The Orchard On Fire

  • 20 Jul - 26 Jul, 2024
  • Mag The Weekly
  • Fiction

‘Oh yes you do–o,’ he almost sang, looking so pleased with himself. ‘Go on, left trouser–pocket.’

Reluctantly, gracelessly, I put my hand in his trouser pocket, and felt something shiny. I pulled it out. My whole body blazed with joy.

‘My pencil! Where did you find it?’

It lay in my hand green and black and shining gold.

‘I didn’t. I bought it. I guessed you had lost it. Our secret, eh?’

‘But–‘

The happiness drained from me. I stared at the false propelling pencil.
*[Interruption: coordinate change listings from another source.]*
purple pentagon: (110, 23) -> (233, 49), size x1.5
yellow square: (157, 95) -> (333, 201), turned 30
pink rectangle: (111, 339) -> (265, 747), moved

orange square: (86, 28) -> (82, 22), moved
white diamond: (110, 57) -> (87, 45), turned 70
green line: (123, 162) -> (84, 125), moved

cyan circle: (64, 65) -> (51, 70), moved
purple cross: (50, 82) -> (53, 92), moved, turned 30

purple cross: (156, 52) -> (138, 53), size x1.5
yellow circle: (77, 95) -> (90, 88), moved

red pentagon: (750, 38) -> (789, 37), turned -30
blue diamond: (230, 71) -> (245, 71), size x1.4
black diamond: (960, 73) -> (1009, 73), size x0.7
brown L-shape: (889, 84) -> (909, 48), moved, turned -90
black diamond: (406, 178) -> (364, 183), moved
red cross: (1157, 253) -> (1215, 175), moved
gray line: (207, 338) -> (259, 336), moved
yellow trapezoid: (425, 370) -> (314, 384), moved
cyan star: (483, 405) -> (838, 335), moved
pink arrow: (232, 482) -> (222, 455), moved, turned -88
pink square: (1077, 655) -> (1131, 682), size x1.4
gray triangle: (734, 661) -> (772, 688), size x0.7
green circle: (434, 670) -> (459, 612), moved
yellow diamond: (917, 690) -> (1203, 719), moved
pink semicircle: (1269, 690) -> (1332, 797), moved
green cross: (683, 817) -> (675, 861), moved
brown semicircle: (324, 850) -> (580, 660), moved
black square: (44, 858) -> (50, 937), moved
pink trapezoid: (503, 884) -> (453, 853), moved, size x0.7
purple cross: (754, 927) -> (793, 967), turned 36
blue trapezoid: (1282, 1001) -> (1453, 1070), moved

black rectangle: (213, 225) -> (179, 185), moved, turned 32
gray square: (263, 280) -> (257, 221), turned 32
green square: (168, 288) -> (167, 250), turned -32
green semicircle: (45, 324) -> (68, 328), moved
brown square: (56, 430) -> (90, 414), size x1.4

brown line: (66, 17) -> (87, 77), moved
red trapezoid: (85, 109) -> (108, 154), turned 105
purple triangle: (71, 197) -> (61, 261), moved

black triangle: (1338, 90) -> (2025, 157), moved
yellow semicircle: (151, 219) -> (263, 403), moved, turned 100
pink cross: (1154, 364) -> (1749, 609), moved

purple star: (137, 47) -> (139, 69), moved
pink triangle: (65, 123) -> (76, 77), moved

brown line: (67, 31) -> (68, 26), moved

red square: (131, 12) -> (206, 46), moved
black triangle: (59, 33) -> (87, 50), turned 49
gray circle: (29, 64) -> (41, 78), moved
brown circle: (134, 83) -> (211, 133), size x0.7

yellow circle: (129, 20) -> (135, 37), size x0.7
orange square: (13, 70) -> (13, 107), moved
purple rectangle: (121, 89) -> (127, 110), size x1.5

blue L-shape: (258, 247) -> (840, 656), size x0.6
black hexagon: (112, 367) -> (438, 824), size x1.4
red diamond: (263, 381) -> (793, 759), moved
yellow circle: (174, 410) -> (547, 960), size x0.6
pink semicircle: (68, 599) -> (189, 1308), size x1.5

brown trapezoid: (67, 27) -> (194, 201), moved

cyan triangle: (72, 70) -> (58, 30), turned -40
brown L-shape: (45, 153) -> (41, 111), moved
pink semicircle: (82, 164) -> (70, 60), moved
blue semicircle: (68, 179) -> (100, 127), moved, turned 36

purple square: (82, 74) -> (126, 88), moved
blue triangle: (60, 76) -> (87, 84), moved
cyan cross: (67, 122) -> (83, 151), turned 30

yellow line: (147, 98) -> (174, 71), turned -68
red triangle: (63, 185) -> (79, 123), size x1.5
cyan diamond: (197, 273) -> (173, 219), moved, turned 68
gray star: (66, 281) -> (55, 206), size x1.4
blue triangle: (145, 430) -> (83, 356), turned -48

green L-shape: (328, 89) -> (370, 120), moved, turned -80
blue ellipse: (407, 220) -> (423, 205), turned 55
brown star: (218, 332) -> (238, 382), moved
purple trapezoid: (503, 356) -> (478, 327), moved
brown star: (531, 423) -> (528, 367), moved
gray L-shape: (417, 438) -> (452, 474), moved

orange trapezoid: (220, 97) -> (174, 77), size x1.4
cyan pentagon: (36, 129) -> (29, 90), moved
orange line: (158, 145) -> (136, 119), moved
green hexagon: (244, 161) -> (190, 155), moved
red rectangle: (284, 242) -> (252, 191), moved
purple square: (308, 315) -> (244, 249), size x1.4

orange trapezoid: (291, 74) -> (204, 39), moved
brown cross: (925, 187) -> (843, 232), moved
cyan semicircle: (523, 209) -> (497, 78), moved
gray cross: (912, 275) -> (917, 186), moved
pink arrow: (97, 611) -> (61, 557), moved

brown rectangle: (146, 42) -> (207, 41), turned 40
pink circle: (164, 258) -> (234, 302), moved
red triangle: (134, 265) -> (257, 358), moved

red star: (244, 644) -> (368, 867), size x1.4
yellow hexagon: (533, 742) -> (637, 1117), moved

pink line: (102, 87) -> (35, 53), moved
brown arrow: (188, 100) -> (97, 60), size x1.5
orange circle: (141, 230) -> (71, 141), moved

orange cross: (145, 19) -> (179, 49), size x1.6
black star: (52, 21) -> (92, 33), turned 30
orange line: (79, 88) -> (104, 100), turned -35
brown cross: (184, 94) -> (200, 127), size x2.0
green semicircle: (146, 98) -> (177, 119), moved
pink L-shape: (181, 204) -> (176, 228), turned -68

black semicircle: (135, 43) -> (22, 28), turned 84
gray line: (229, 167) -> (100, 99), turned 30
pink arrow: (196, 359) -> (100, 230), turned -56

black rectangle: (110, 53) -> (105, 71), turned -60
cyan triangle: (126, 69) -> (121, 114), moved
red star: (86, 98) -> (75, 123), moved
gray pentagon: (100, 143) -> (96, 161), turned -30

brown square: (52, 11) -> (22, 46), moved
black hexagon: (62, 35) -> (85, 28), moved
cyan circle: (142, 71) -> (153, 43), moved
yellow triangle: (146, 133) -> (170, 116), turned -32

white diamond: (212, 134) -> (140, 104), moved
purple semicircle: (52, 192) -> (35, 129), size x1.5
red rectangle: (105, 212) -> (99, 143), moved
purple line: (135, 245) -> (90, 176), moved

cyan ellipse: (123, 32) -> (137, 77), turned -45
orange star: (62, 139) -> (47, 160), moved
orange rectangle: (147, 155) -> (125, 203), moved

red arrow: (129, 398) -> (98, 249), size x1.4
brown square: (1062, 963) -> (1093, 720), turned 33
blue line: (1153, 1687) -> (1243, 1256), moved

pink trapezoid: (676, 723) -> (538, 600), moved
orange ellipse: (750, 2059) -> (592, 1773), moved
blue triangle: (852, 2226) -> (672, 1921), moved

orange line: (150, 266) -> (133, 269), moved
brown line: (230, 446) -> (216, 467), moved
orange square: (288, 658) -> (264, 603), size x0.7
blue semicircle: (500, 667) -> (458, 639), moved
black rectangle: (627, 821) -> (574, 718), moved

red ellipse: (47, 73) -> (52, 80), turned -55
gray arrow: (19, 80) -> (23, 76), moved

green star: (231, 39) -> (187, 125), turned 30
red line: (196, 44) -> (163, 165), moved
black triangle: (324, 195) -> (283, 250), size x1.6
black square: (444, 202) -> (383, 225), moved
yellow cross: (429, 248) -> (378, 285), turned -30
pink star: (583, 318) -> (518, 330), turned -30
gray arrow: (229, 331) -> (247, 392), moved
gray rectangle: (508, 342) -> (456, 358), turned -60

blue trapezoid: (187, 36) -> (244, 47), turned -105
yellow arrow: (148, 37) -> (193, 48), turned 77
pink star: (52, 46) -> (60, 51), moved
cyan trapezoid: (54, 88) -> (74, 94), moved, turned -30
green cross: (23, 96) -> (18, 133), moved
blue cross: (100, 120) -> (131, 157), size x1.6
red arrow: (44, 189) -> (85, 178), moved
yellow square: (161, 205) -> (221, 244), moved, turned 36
Then I realized that I had been saved.

‘Well, do I get a kiss to say thank you?’

‘Oh, yes.’

He bent down and I put my arms round his neck and kissed him in the street. I was truly grateful, yet I knew I could never feel the same about the pencil as my own lost one, and it was heavy with secrecy and guilt. Now I would always have to be nice to Mr Greenidge.

‘It’s time we went back to the orchard. To spring–clean our house,’ Ruby said.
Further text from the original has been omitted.